Until recently, the ultimate solution to a significant natural disaster was to build an offsite disaster recovery center. But a dedicated disaster recovery facility is not for the faint of wallet, with its ultra-high-speed link from your data center to the DR facility, and provisioned with duplicate computing equipment and added staff.
Fortunately, three things have aligned in the IT universe to make it much easier for small and medium-size businesses to achieve the same level of data protection enjoyed by big organizations for a reasonable investment. They are disk imaging, virtualization and the one kind of cloud that even hurricane survivors can appreciate, cloud services. And it’s just in time, as most organizations have customer and partner-facing applications that must be available non-stop, often 24 hours a day.
Imaging is the key to fast recoveries
Tape-based disaster recovery is quickly becoming a thing of the past, spurred by off-the-cliff falls in hard disk drive pricing, the sheer number of servers that even small organizations have to manage and the ascendancy in the last three-five years of highly reliable disk imaging-based disaster recovery solutions. Customer acceptance of disk-based solutions over tape-based solutions are also the outgrowth of compliance requirements for privacy protection and data retention (Both HIPPA and Sarbanes-Oxley come to mind) which pressure organizations to keep more new and old data immediately available and online for a period of years at a time. Even at its very best, tape-based disaster recovery still takes hours, often days, to rebuild servers and to retrieve archived data from tape. When you multiply the burgeoning number of physical and virtual servers in a typical data center, ranging from 10-20 in a small facility to thousands in a larger organization, a full and swift recovery on a machine-by machine basis using tape becomes nightmarish to consider, if not impossible to accomplish. That’s where image-based disaster recovery is a relative miracle, offering recoveries in minutes or hours rather than many hours or days, and even instant recoveries for mission-critical applications, all at a reasonable cost.

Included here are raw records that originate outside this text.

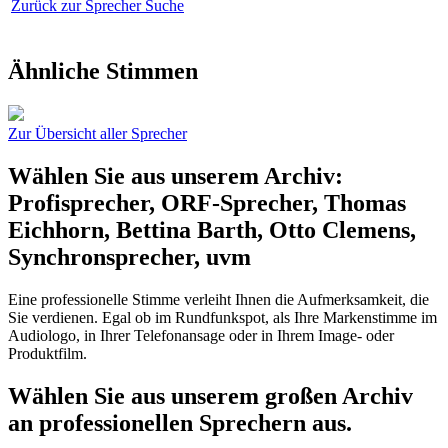
Zurück zur Sprecher Suche
Ähnliche Stimmen
Zur Übersicht aller Sprecher
Wählen Sie aus unserem Archiv:
Profisprecher, ORF-Sprecher, Thomas
Eichhorn, Bettina Barth, Otto Clemens,
Synchronsprecher, uvm
Eine professionelle Stimme verleiht Ihnen die Aufmerksamkeit, die
Sie verdienen. Egal ob im Rundfunkspot, als Ihre Markenstimme im
Audiologo, in Ihrer Telefonansage oder in Ihrem Image- oder
Produktfilm.
Wählen Sie aus unserem großen Archiv
an professionellen Sprechern aus.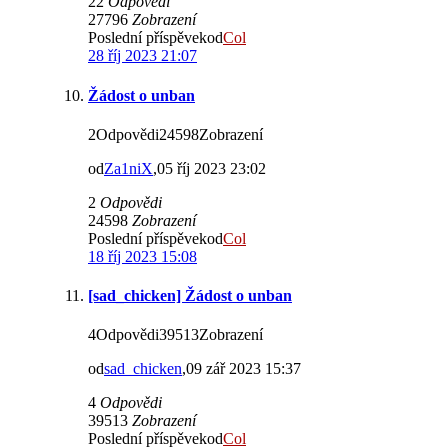
22
Odpovědi
27796
Zobrazení
Poslední příspěvekod
Col
28 říj 2023 21:07
Žádost o unban
2Odpovědi24598Zobrazení
od
Za1niX
,05 říj 2023 23:02
2
Odpovědi
24598
Zobrazení
Poslední příspěvekod
Col
18 říj 2023 15:08
[sad_chicken] Žádost o unban
4Odpovědi39513Zobrazení
od
sad_chicken
,09 zář 2023 15:37
4
Odpovědi
39513
Zobrazení
Poslední příspěvekod
Col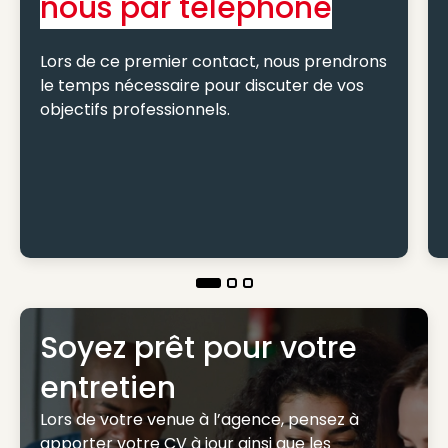
nous par téléphone
Lors de ce premier contact, nous prendrons
le temps nécessaire pour discuter de vos
objectifs professionnels.
Soyez prêt pour votre
entretien
Lors de votre venue à l’agence, pensez à
apporter votre CV à jour ainsi que les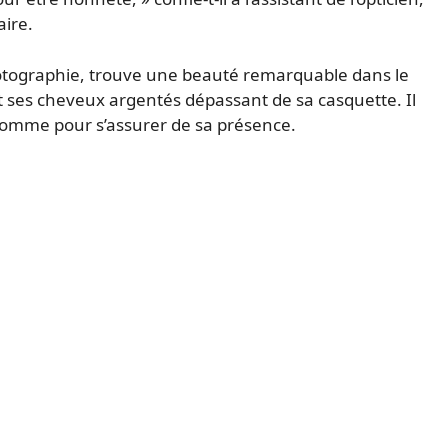
ire.
hotographie, trouve une beauté remarquable dans le
t ses cheveux argentés dépassant de sa casquette. Il
comme pour s’assurer de sa présence.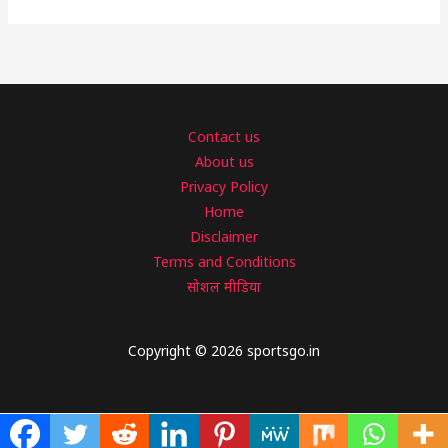
Contact us
About us
Privacy Policy
Home
Disclaimer
Terms and Conditions
सोशल मीडिया
Copyright © 2026 sportsgo.in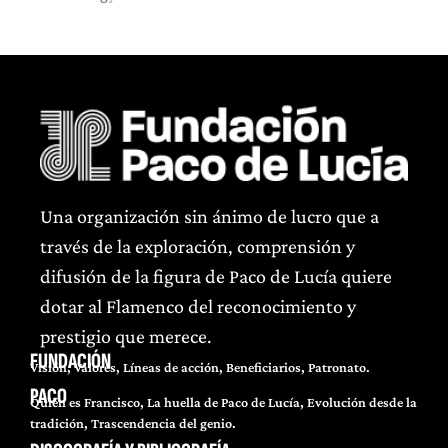
Una organización sin ánimo de lucro que a
través de la exploración, comprensión y
difusión de la figura de Paco de Lucía quiere
dotar al Flamenco del reconocimiento y
prestigio que merece.
FUNDACIÓN
Visión, Valores, Líneas de acción, Beneficiarios, Patronato.
PACO
Quién es Francisco, La huella de Paco de Lucía, Evolución desde la
tradición, Trascendencia del genio.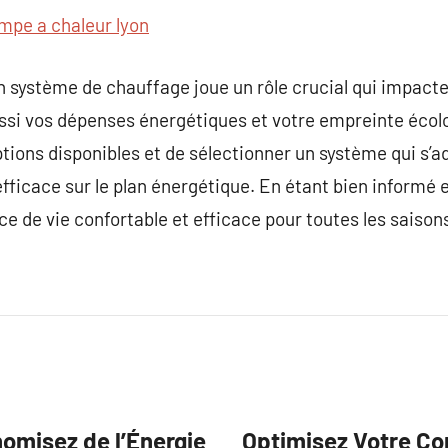
mpe a chaleur lyon
un système de chauffage joue un rôle crucial qui impact
ssi vos dépenses énergétiques et votre empreinte écolog
tions disponibles et de sélectionner un système qui s’a
fficace sur le plan énergétique. En étant bien informé e
e de vie confortable et efficace pour toutes les saison
nomisez de l’Énergie
Optimisez Votre Con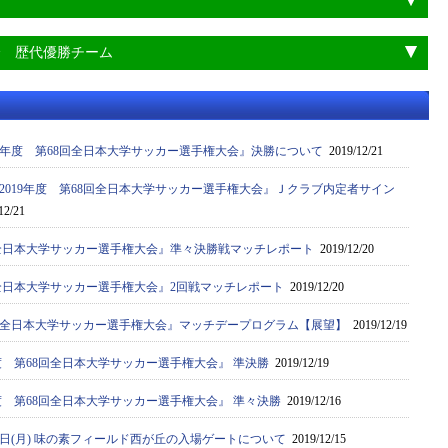
会 歴代優勝チーム
19年度 第68回全日本大学サッカー選手権大会』決勝について
2019/12/21
2019年度 第68回全日本大学サッカー選手権大会』Ｊクラブ内定者サイン
12/21
8回全日本大学サッカー選手権大会』準々決勝戦マッチレポート
2019/12/20
8回全日本大学サッカー選手権大会』2回戦マッチレポート
2019/12/20
68回全日本大学サッカー選手権大会』マッチデープログラム【展望】
2019/12/19
年度 第68回全日本大学サッカー選手権大会』 準決勝
2019/12/19
年度 第68回全日本大学サッカー選手権大会』 準々決勝
2019/12/16
6日(月) 味の素フィールド西が丘の入場ゲートについて
2019/12/15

But for all their promise, not all disk imaging-based disaster recovery systems are created equal. For instance, it’s no longer necessary to take a machine offline, however briefly, to image it for backup, as some solutions require, when instead you can take a snapshot of a live machine. This pays dividends, maintaining data currency on fast-moving customer facing applications like Microsoft Exchange and many SQL applications that can’t lose an hour or two worth of data before the loss impacts revenues and operations.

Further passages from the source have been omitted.